Coffee Mate is a 2016 South Korean melodrama film written and directed by Yi Hyun-ha, starring Yoon Jin-seo and Oh Ji-ho.

==Plot==
In-young is a housewife whose conventional life consists of spending time in a café. At the café, she meets Hee-soo, a carpenter, who suggests In-young that they become "coffee mates" - friends who only meet at the café and no contact via phone calls and message texts. As the meetings become more frequent, In-young and Hee-soo begin sharing their daily routines and personal secrets.
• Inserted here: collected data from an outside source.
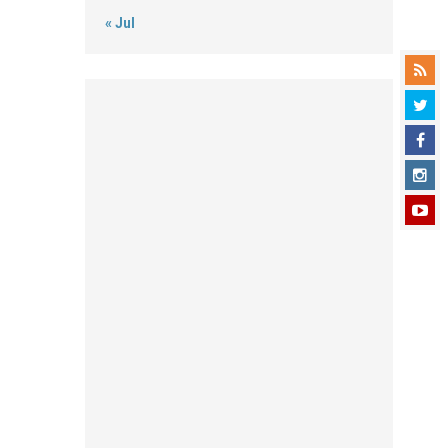
« Jul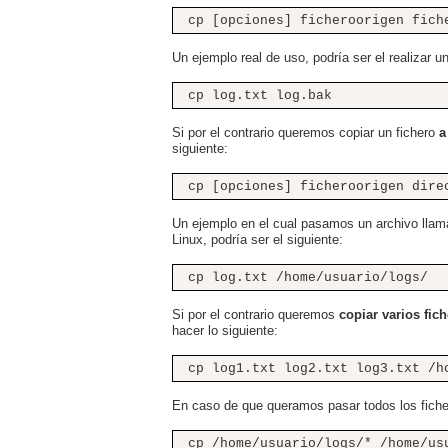
cp [opciones] ficheroorigen fich
Un ejemplo real de uso, podría ser el realizar u
cp log.txt log.bak
Si por el contrario queremos copiar un fichero
a
siguiente:
cp [opciones] ficheroorigen dire
Un ejemplo en el cual pasamos un archivo llamad
Linux, podría ser el siguiente:
cp log.txt /home/usuario/logs/
Si por el contrario queremos
copiar varios fic
hacer lo siguiente:
cp log1.txt log2.txt log3.txt /h
En caso de que queramos pasar todos los ficher
cp /home/usuario/logs/* /home/us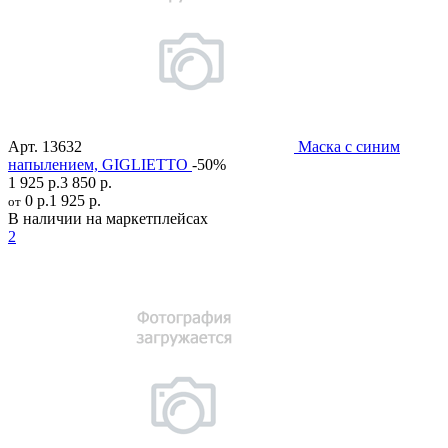
Арт.
13632
Маска с синим
напылением, GIGLIETTO
-50%
1 925 р.
3 850 р.
0 р.
1 925 р.
от
В наличии на маркетплейсах
2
Soon they find themselves developing feelings for each other.

==Cast==
- Yoon Jin-seo as In-young
- Oh Ji-ho as Hee-soo
- Kim Min-seo as Yoon-jo
- Lee Seon-ho as Won-yeong
- Kim Jin-yeop as Young Hee-soo
- Ha Si-yeon as Young In-young
- Kim Ji-sung as Young Yoon-jae
- Nam Dong-ha as Yoon-jo's father
- Yoo Pil-ran as Yoon-jo's mother

==Release==
The film premiered on October 7, 2016, at the 21st Busan International Film Festival, and went on general release in South Korea on March 1, 2017.